[PROMPT]:
What is needed is an exact copy of the records below, with the pictures left out.
============
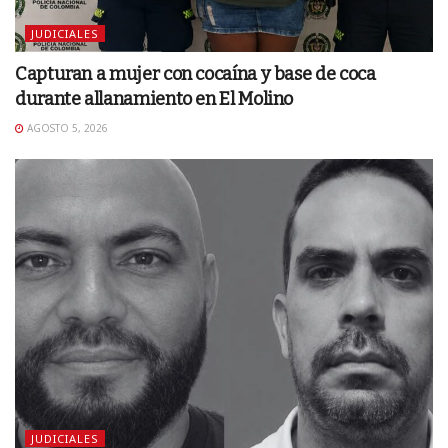
JUDICIALES
Capturan a mujer con cocaína y base de coca
durante allanamiento en El Molino
AGOSTO 5, 2026
JUDICIALES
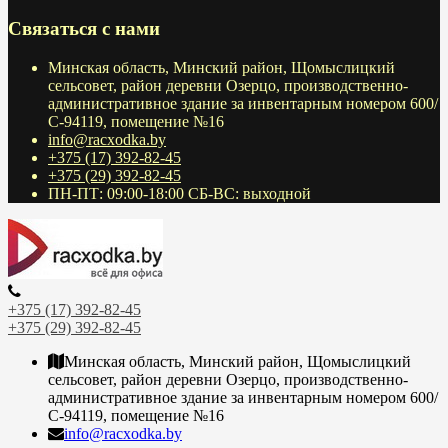
Связаться с нами
Минская область, Минский район, Щомыслицкий
сельсовет, район деревни Озерцо, производственно-
административное здание за инвентарным номером 600/
С-94119, помещение №16
info@racxodka.by
+375 (17) 392-82-45
+375 (29) 392-82-45
ПН-ПТ: 09:00-18:00 СБ-ВС: выходной
+375 (17) 392-82-45
+375 (29) 392-82-45
Минская область, Минский район, Щомыслицкий
сельсовет, район деревни Озерцо, производственно-
административное здание за инвентарным номером 600/
С-94119, помещение №16
info@racxodka.by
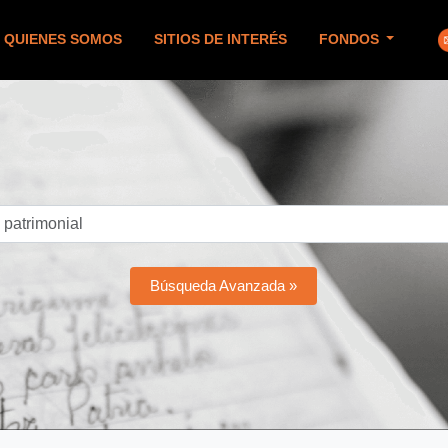
QUIENES SOMOS
SITIOS DE INTERÉS
FONDOS
Búsqueda Avanzada »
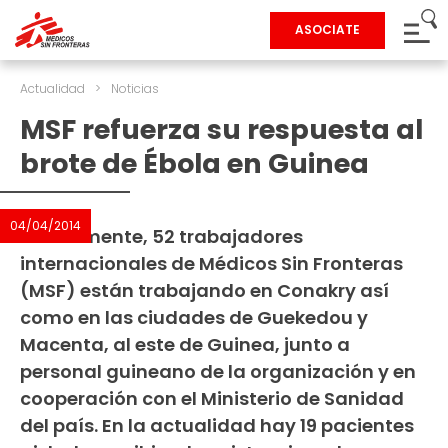
ASOCIATE
Actualidad
>
Noticias
MSF refuerza su respuesta al
brote de Ébola en Guinea
04/04/2014
Actualmente, 52 trabajadores
internacionales de Médicos Sin Fronteras
(MSF) están trabajando en Conakry así
como en las ciudades de Guekedou y
Macenta, al este de Guinea, junto a
personal guineano de la organización y en
cooperación con el Ministerio de Sanidad
del país. En la actualidad hay 19 pacientes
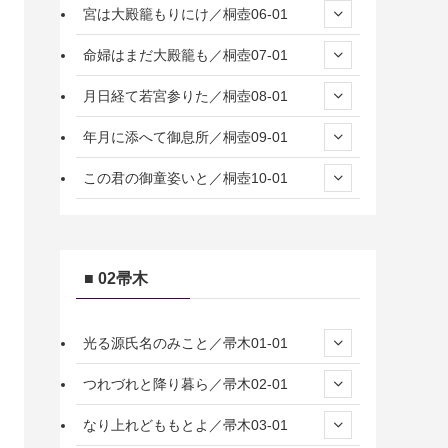
宮は大殿籠もりにけ／桐壺06-01
命婦はまだ大殿籠も／桐壺07-01
月日経て若宮参りた／桐壺08-01
年月に添へて御息所／桐壺09-01
この君の御童姿いと／桐壺10-01
■ 02帚木
光る源氏名のみこと／帚木01-01
つれづれと降り暮ら／帚木02-01
なり上れどももとよ／帚木03-01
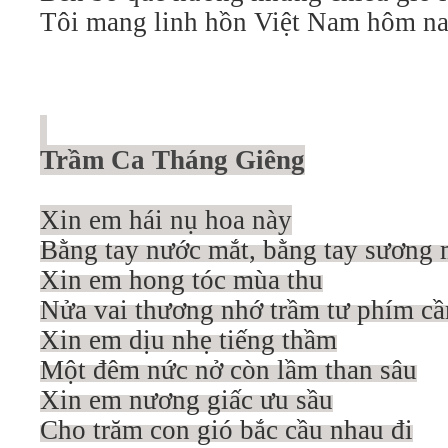
Tôi mang linh hồn Việt Nam hôm na
Trầm Ca Tháng Giêng
Xin em hái nụ hoa này
Bằng tay nước mắt, bằng tay sương 
Xin em hong tóc mùa thu
Nửa vai thương nhớ trầm tư phím câ
Xin em dịu nhẹ tiếng thầm
Một đêm nức nở còn lầm than sâu
Xin em nương giấc ưu sầu
Cho trăm con gió bắc cầu nhau đi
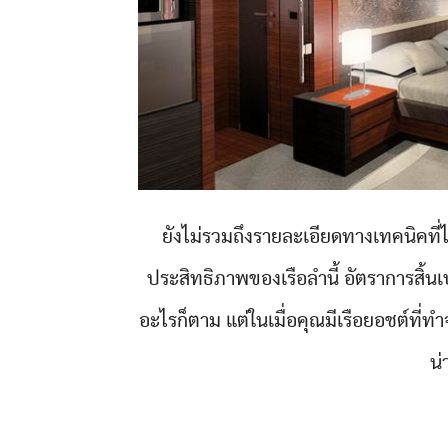
ยังไม่รวมถึงรายละเอียดทางเทคนิคที่ไ
ประสิทธิภาพของเรือลำนี้ อัตราการสิ้นเป
อะไรก็ตาม แต่ในเมื่อคุณมีเรือยอชต์ที่ท
น่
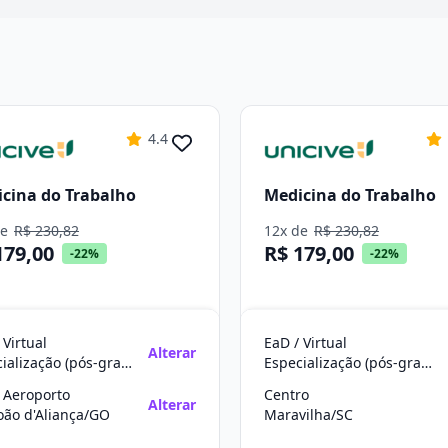
4.4
cina do Trabalho
Medicina do Trabalho
de
R$ 230,82
12x de
R$ 230,82
179,00
R$ 179,00
-22%
-22%
 Virtual
EaD / Virtual
Alterar
Especialização (pós-graduação)
Especialização (pós-graduação)
 Aeroporto
Centro
Alterar
oão d'Aliança/GO
Maravilha/SC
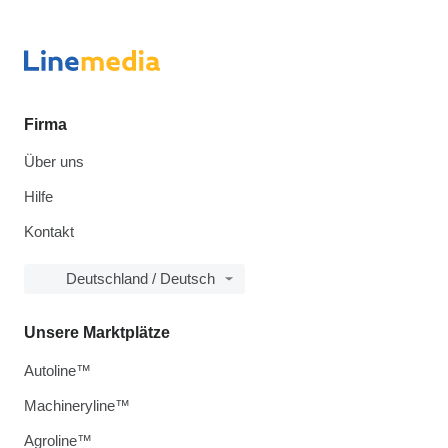
Firma
Über uns
Hilfe
Kontakt
Deutschland / Deutsch
Unsere Marktplätze
Autoline™
Machineryline™
Agroline™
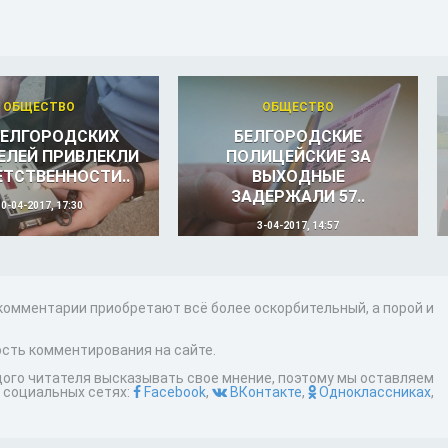
ОБЩЕСТВО
ОБЩЕСТВО
БЕЛГОРОДСКИХ
БЕЛГОРОДСКИЕ
ЕЛЕЙ ПРИВЛЕКЛИ
ПОЛИЦЕЙСКИЕ ЗА
ЕТСТВЕННОСТИ..
ВЫХОДНЫЕ
ЗАДЕРЖАЛИ 57..
10-04-2017, 17:30
3-04-2017, 14:57
 комментарии приобретают всё более оскорбительный, а порой и
сть комментирования на сайте.
дого читателя высказывать свое мнение, поэтому мы оставляем
 социальных сетях:
Facebook
,
ВКонтакте
,
Одноклассниках
,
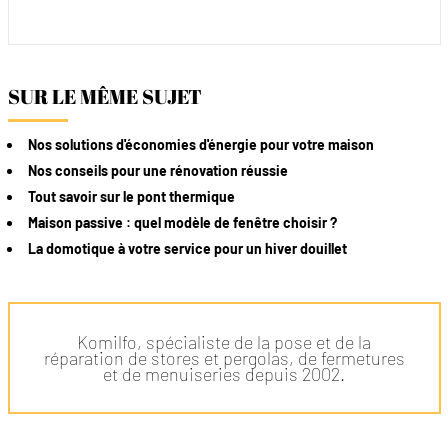
SUR LE MÊME SUJET
Nos solutions d'économies d'énergie pour votre maison
Nos conseils pour une rénovation réussie
Tout savoir sur le pont thermique
Maison passive : quel modèle de fenêtre choisir ?
La domotique à votre service pour un hiver douillet
Komilfo, spécialiste de la pose et de la
réparation de stores et pergolas, de fermetures
et de menuiseries depuis 2002.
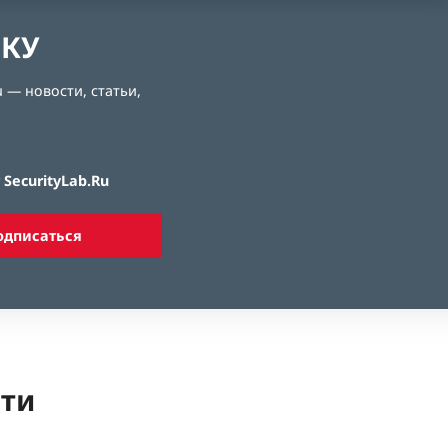
ЛКУ
 — новости, статьи,
SecurityLab.Ru
одписаться
ети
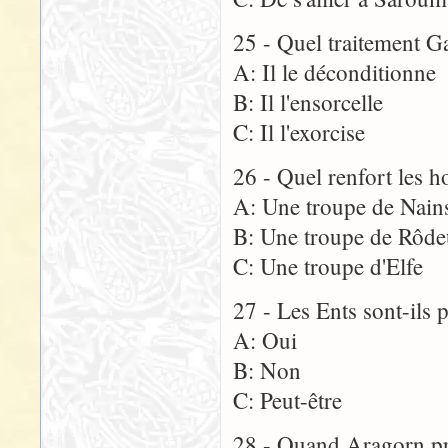
25 - Quel traitement Ga
A: Il le déconditionne
B: Il l'ensorcelle
C: Il l'exorcise
26 - Quel renfort les 
A: Une troupe de Nain
B: Une troupe de Rôde
C: Une troupe d'Elfe
27 - Les Ents sont-ils 
A: Oui
B: Non
C: Peut-être
28 - Quand Aragorn pre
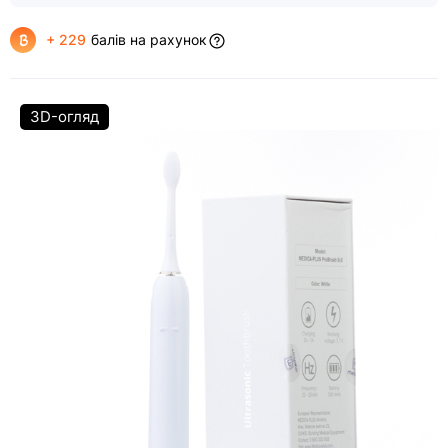
+ 229
балів на рахунок
3D-огляд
============
[RESULT]:
JUDICIALES
Capturan a mujer con cocaína y base de coca
durante allanamiento en El Molino
AGOSTO 5, 2026
JUDICIALES
Связаться с нами
Минская область, Минский район, Щомыслицкий
сельсовет, район деревни Озерцо, производственно-
административное здание за инвентарным номером 600/
С-94119, помещение №16
info@racxodka.by
+375 (17) 392-82-45
+375 (29) 392-82-45
ПН-ПТ: 09:00-18:00 СБ-ВС: выходной
+375 (17) 392-82-45
+375 (29) 392-82-45
Минская область, Минский район, Щомыслицкий
сельсовет, район деревни Озерцо, производственно-
административное здание за инвентарным номером 600/
С-94119, помещение №16
info@racxodka.by
QUIENES SOMOS
SITIOS DE INTERÉS
FONDOS
Búsqueda Avanzada »
ASOCIATE
Actualidad
>
Noticias
MSF refuerza su respuesta al
brote de Ébola en Guinea
04/04/2014
Actualmente, 52 trabajadores
internacionales de Médicos Sin Fronteras
(MSF) están trabajando en Conakry así
como en las ciudades de Guekedou y
Macenta, al este de Guinea, junto a
personal guineano de la organización y en
cooperación con el Ministerio de Sanidad
del país. En la actualidad hay 19 pacientes
宮は大殿籠もりにけ／桐壺06-01
命婦はまだ大殿籠も／桐壺07-01
月日経て若宮参りた／桐壺08-01
年月に添へて御息所／桐壺09-01
この君の御童姿いと／桐壺10-01
■ 02帚木
光る源氏名のみこと／帚木01-01
つれづれと降り暮ら／帚木02-01
なり上れどももとよ／帚木03-01
Tôi mang linh hồn Việt Nam hôm na
Trầm Ca Tháng Giêng
Xin em hái nụ hoa này
Bằng tay nước mắt, bằng tay sương 
Xin em hong tóc mùa thu
Nửa vai thương nhớ trầm tư phím câ
Xin em dịu nhẹ tiếng thầm
Một đêm nức nở còn lầm than sâu
Xin em nương giấc ưu sầu
Cho trăm con gió bắc cầu nhau đi
ยังไม่รวมถึงรายละเอียดทางเทคนิคที่ไ
ประสิทธิภาพของเรือลำนี้ อัตราการสิ้นเป
อะไรก็ตาม แต่ในเมื่อคุณมีเรือยอชต์ที่ท
น่
4.4
cina do Trabalho
Medicina do Trabalho
de
R$ 230,82
12x de
R$ 230,82
179,00
R$ 179,00
-22%
-22%
 Virtual
EaD / Virtual
Alterar
Especialização (pós-graduação)
Especialização (pós-graduação)
 Aeroporto
Centro
Alterar
oão d'Aliança/GO
Maravilha/SC
Firma
Über uns
Hilfe
Kontakt
Deutschland / Deutsch
Unsere Marktplätze
Autoline™
Machineryline™
Agroline™
ОБЩЕСТВО
ОБЩЕСТВО
БЕЛГОРОДСКИХ
БЕЛГОРОДСКИЕ
ЕЛЕЙ ПРИВЛЕКЛИ
ПОЛИЦЕЙСКИЕ ЗА
ЕТСТВЕННОСТИ..
ВЫХОДНЫЕ
ЗАДЕРЖАЛИ 57..
10-04-2017, 17:30
3-04-2017, 14:57
 комментарии приобретают всё более оскорбительный, а порой и
сть комментирования на сайте.
дого читателя высказывать свое мнение, поэтому мы оставляем
 социальных сетях:
Facebook
,
ВКонтакте
,
Одноклассниках
,
SUR LE MÊME SUJET
Nos solutions d'économies d'énergie pour votre maison
Nos conseils pour une rénovation réussie
Tout savoir sur le pont thermique
Maison passive : quel modèle de fenêtre choisir ?
La domotique à votre service pour un hiver douillet
Komilfo, spécialiste de la pose et de la
réparation de stores et pergolas, de fermetures
et de menuiseries depuis 2002.
ЛКУ
 — новости, статьи,
SecurityLab.Ru
одписаться
ети
25 - Quel traitement Ga
A: Il le déconditionne
B: Il l'ensorcelle
C: Il l'exorcise
26 - Quel renfort les 
A: Une troupe de Nain
B: Une troupe de Rôde
C: Une troupe d'Elfe
27 - Les Ents sont-ils 
A: Oui
B: Non
C: Peut-être
28 - Quand Aragorn pre
+ 229
балів на рахунок
3D-огляд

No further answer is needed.